Salimos de allí, cogimos nuestras palas desvencijadas y nos dirigimos al tajo. Parecía mentira que nadie nos presionara, nos metiera prisa, nos insistiera en la manera de hacer las cosas; todos los que gritaban órdenes habían desaparecido buscando el calor que a nosotros se nos negaba. Nos soltaron allí fuera como niños que disfrutan de un juguete nuevo: muchos de nosotros no habíamos contemplado nunca el espectáculo blanco que ahora teníamos ante nuestros ojos incrédulos.

Fuimos tomando confianza y terminamos abandonando el trabajo para jugar en principio y establecer una batalla al final. Parecíamos críos pequeños ilusionados con la novedad de la nieve. Pero nuestras manos eran grandes, capaces de fabricar bolas de gran calibre, nuestros brazos largos capaces de lanzar con gran fuerza y a gran distancia. Las bolas llegaban a su destino causando, en ocasiones, enfados; pronto buscamos un blanco más cercano para acertar en él con más potencia procurando hacer daño; la respuesta no se hacía esperar.

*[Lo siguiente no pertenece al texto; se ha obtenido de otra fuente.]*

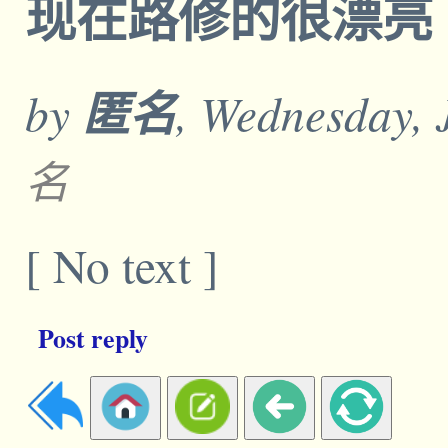
现在路修的很漂亮
by
匿名
, Wednesday, 
名
[ No text ]
Post reply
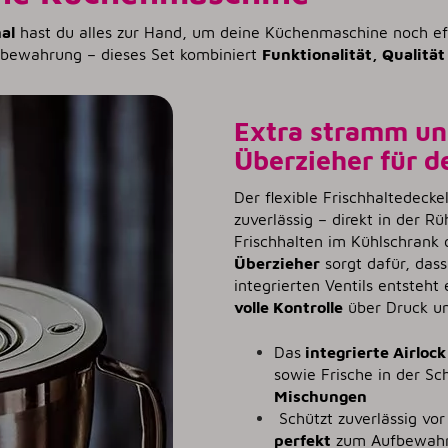
al
hast du alles zur Hand, um deine Küchenmaschine noch effi
fbewahrung – dieses Set kombiniert
Funktionalität, Qualität
Extra stramm und
Überzieher für d
Der flexible Frischhaltedeck
zuverlässig – direkt in der 
Frischhalten im Kühlschrank
Überzieher
sorgt dafür, dass
integrierten Ventils entsteht
volle Kontrolle
über Druck un
Das
integrierte Airlock
sowie Frische in der Sc
Mischungen
Schützt zuverlässig vo
perfekt
zum Aufbewahre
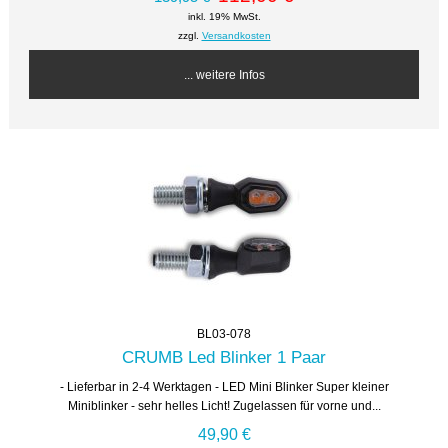
inkl. 19% MwSt.
zzgl.
Versandkosten
... weitere Infos
BL03-078
CRUMB Led Blinker 1 Paar
- Lieferbar in 2-4 Werktagen - LED Mini Blinker Super kleiner
Miniblinker - sehr helles Licht! Zugelassen für vorne und...
49,90 €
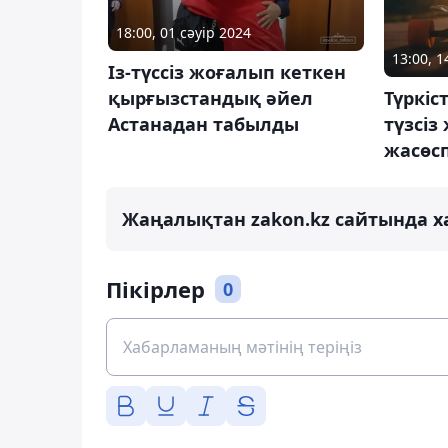
18:00, 01 сәуір 2024
13:00, 
Із-түссіз жоғалып кеткен
Түркіс
қырғызстандық әйел
түзсіз
Астанадан табылды
жасөс
Жаңалықтан zakon.kz сайтында х
Пікірлер
0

Llegar a las manos fue cuestión de poco tiempo. Llegaron también las enemistades, los rencores, las ansias de venganza. Brotó la sangre, los ojos tomaron tintes morados y todos, sin excepción, acabamos mojados. Una locura sin visos de acabarse sino que se agravaba con cada lanzamiento y con cada impacto, con la ofensa y su respuesta. Allí no había nadie que nos ordenara pero sí sabíamos cuál era el trabajo y la hora tope. Daba lo mismo; aunque surgían algunas voces llamando a la cordura no conseguían ningún acuerdo y el trabajo pendiente seguía estándolo. Nos excedimos de esa hora y no comimos; si antes íbamos lentos ahora supimos que no terminaríamos antes de quedarnos sin luz.

Así fue, se hizo de noche antes de las seis y nos quedamos a medias. Llevaron unos cestos con bocadillos, no se les ocurrió que necesitábamos algo caliente, nos dieron quince minutos para comer y la obligación de terminar antes de irnos a dormir. No nos permitieron comer en el interior, tuvimos que hacerlo bajo los aleros, cogiendo torpemente los trozos de pan con unas manos heladas cuyas articulaciones empezaban a no responder. La temperatura cayó aún más, el frío que sentíamos ahora se había incrementado por vestir una ropa empapada.

-Si nos ponemos manos a la obra nos quitaremos el frío – propuso alguien gritando. Ni lo miramos, ¿para qué? No interesaba conocer a quien, haciendo gala de un optimismo incomprensible, intentaba dar ánimos.

En esas condiciones nos vimos incapaces pero agarramos las palas y comprobamos que, para colmo de males, la nieve se había endurecido. Nuestro esfuerzo era baldío, no avanzábamos en absoluto y las fuerzas mermaban al tiempo que la nieve era hielo. Yo no podía creer que nadie viniese a poner fin a semejante disparate. Nos habían utilizado y olvidado, abandonado. En realidad, ¿qué hubiéramos hecho dentro?, de seguro que nos hubiéramos aburrido y perdido el espectáculo.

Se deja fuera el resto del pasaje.